Fundraising for a startup is never easy, but getting investors to write you a check is particularly brutal at the moment.
CNBC has called the current situation “the hardest fundraising climate in more than a decade,” noting that “the shutdown of the IPO market has resulted in a virtual freeze in pre-IPO rounds, and the dramatic contraction of software multiples has stalled private deal flows.” While there are plenty of companies still having success raising money, at the moment there is little to no margin for error for founders.
Which is why two recent posts from VCs come at a particularly good time. The Medium pieces from founder-turned-VC Jason Lemkin and early-stage investor Hunter Walk both cover the same basic ground — missteps they often hear founders making while pitching. You can check them both out for a full rundown, but here are a handful of particularly common (and/or grievous) mistakes you’ll want to avoid when pitching VCs.
1. “During my time at Google…. ” (if you only worked there as an intern)
It’s natural for founders to tout their credentials. But it’s just as natural for VCs to do some Googling to verify your claims. And when what you said doesn’t exactly line up with reality (or even just seems like an oversell), your reputation will take a big and unnecessary hit.
Walk reports he often comes across founder bios dotted with big name logos like Google and Harvard, “then I go to LinkedIn and see you have eight years of work experience, of which Google was a summer internship in the operations team while you were in grad school. And Harvard was a two-week executive ed course.”
He understands the motivation for this kind of resume inflation, but warns the consequences can be severe: “I get it, you’re trying to draft off the social proof of some credentialing, hoping that it at least gets you in the door… But I truly believe you’re doing more harm than good when you push away your real lived experiences for what you think I want to see. At best, you’re going to get the investors you deserve (bad ones who care mostly about status), and at worst, you’re going to signal lack of self-confidence, when we should be building mutual understanding and trust.”
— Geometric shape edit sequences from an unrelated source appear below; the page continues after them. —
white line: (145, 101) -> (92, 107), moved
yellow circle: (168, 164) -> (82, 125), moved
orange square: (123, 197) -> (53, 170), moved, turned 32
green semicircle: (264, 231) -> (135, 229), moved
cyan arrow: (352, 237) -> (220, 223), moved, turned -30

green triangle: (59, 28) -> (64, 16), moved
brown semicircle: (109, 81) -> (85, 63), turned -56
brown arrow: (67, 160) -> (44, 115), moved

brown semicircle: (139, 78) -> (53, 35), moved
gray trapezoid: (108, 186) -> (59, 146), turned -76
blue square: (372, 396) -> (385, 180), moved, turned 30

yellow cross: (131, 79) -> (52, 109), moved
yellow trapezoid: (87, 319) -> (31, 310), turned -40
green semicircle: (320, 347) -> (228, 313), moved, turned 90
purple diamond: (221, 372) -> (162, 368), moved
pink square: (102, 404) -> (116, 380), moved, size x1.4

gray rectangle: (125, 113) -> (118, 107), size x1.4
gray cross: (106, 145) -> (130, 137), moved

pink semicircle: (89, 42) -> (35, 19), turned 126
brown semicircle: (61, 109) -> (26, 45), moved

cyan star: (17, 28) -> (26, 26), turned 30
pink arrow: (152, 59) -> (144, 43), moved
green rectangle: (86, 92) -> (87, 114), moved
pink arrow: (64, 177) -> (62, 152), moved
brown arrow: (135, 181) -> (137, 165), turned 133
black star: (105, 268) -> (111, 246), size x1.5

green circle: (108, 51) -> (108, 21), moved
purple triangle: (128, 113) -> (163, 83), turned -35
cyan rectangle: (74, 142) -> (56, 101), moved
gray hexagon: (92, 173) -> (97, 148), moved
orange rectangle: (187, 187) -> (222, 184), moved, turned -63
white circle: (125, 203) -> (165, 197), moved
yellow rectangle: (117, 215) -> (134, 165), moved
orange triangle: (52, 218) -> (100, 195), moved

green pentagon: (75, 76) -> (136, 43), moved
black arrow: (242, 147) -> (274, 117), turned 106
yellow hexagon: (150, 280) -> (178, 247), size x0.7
2. “Oh those aren’t actually customers, they’re trials.”
Lemkin warns against deceptive metrics that overstate how well your product is doing for similar reasons. “Be very careful exaggerating metrics,” he cautions. “Don’t count trials as customers. Don’t count deals that haven’t quite closed yet … as closed. Don’t blend 3 months of revenue into ‘Quarterly MRR’ to make your revenue look bigger. You’ll likely get caught. And worse, maybe it wouldn’t have mattered at all to the VC if you’d been honest and clear up-front.”
3. “We hope to sell for $20m-$100m in a few years to a BigCo.”
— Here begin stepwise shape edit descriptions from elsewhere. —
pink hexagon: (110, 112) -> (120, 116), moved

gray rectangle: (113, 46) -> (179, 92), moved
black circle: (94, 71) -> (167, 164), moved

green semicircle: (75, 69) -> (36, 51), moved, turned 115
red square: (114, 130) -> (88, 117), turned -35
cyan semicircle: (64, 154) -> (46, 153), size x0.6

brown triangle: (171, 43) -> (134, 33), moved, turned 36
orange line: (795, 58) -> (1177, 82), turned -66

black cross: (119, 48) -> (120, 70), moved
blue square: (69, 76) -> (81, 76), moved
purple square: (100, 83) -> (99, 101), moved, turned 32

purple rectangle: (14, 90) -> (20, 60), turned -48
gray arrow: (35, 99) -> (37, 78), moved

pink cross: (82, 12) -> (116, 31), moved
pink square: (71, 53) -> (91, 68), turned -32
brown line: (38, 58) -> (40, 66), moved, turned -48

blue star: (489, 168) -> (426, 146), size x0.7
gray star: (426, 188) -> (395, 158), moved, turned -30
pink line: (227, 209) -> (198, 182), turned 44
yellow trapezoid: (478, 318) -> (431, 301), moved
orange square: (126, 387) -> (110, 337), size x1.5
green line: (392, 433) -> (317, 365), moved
While a $100 million payday might sound fantastic to most people, it’s small potatoes to VCs, which is why both Lemkin and Walk warn against telling investors you’re hoping for a relatively quick exit unless your company is already on an insane growth trajectory.
Among other downsides, addressing plans for an exit too early makes Walk wonder whether the entrepreneur “is looking for [a] quick cash out rather than wanting a venture partner for a long-term company.” Lemkin is even more blunt about why you shouldn’t say things like the sentence above to VCs: “While this may be the right strategy, the VCs likely won’t make enough money off an outcome like this. You won’t sound ambitious enough.”
4. “Our product wins because it costs less than the competition.”
For customers, the offer of a lower price might be a solid selling point. But according to Lemkin this isn’t the kind of competitive advantage that VCs can get behind. “This almost never wins in SaaS, at least not big. It’s not an enduring competitive advantage,” Lemkin warns founders, referencing his own investing specialty of software as a service. But VCs investing in other areas are also likely to wonder if some other company won’t just come along and undercut your price point (or lure your customers away with a richer offering).
5. “We need X dollars to last us Y months.”
Lemkin and Walk address the issue of how much money you’re asking for versus how much money you’re burning through from slightly different angles, but both VCs agree you shouldn’t frame the amount you want in terms of how much time it will buy you before you hit a financial wall.
Walk notes that he often sees founders explicitly ask for enough money to keep the doors open for 18-24 months. Instead, he prefers when founders explain “what you’re going to accomplish with my dollars as the headline. Then support this with how long you think it’ll take and why this capital is 100-125% of what you’ll need to get there.” In short, frame the money as getting you to particular metrics, not to a particular date.
Along the same lines, Lemkin cautions founders not to say anything like, “We need a lot of money because our burn rate is pretty high.” How much you’re spending shouldn’t determine how much you ask for. “It’s not the VCs’ problem if your burn rate is too high,” he insists. Instead, like Walk he stresses you need to show how the money you’re asking for is going to get you to the kind of growth benchmarks that impress investors.
Of course, as Walk frankly admits, “There are lots of different investor mindsets and preferences in what they fund,” so there’s no guarantee these sentences will count against every company with every investor. But given how many pitches Lemkin and Walk have collectively heard, you should probably think long and hard before you say anything along these lines in your next pitch meeting.